Miki ENOKI  Issei YOSHIDA  Masato OGUCHI  

Publication
IEICE TRANSACTIONS on Information and Systems   Vol.E100-D   No.4   pp.776-784
Publication Date: 2017/04/01
Online ISSN: 1745-1361
Type of Manuscript: Special Section PAPER (Special Section on Data Engineering and Information Management)
Category: 
Keyword: 
information diffusion,  social media,  in-memory database,  microblogging,  stream processing,  

Full Text: PDF(1.5MB)
>>Buy this Article


Summary: 
In Twitter-like services, countless messages are being posted in real-time every second all around the world. Timely knowledge about what kinds of information are diffusing in social media is quite important. For example, in emergency situations such as earthquakes, users provide instant information on their situation through social media. The collective intelligence of social media is useful as a means of information detection complementary to conventional observation. We have developed a system for monitoring and analyzing information diffusion data in real-time by tracking retweeted tweets. A tweet retweeted by many users indicates that they find the content interesting and impactful.
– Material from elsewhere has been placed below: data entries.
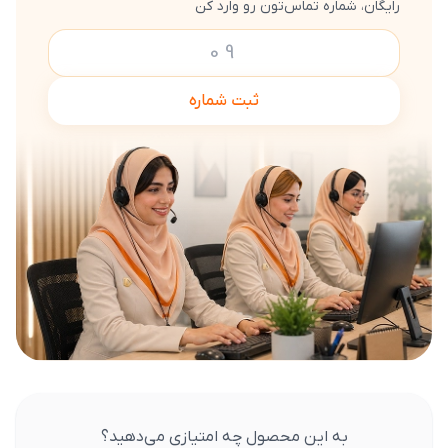
رایگان، شماره تماس‌تون رو وارد کن
ثبت شماره
به این محصول چه امتیازی می‌دهید؟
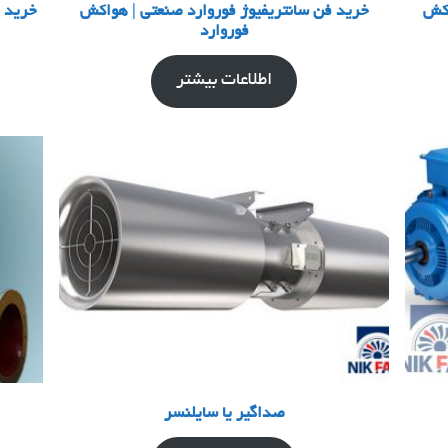
اکش
خرید فن سانتریفیوژ فوروارد صنعتی | هواکش
خرید ف
فوروارد
اطلاعات بیشتر
صداگیر یا سایلنسر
Analysts who use this system can find tweets retweeted by many users and identify the key people who are retweeted frequently by many users or who have retweeted tweets about particular topics. However, bursting situations occur when thousands of social media messages are suddenly posted simultaneously, and the lack of machine resources to handle such situations lowers the system's query performance. Since our system is designed to be used interactively in real-time by many analysts, waiting more than one second for a query results is simply not acceptable. To maintain an acceptable query performance, we propose a capacity control method for filtering incoming tweets using extra attribute information from tweets themselves. Conventionally, there is a trade-off between the query performance and the accuracy of the analysis results. We show that the query performance is improved by our proposed method and that our method is better than the existing methods in terms of maintaining query accuracy.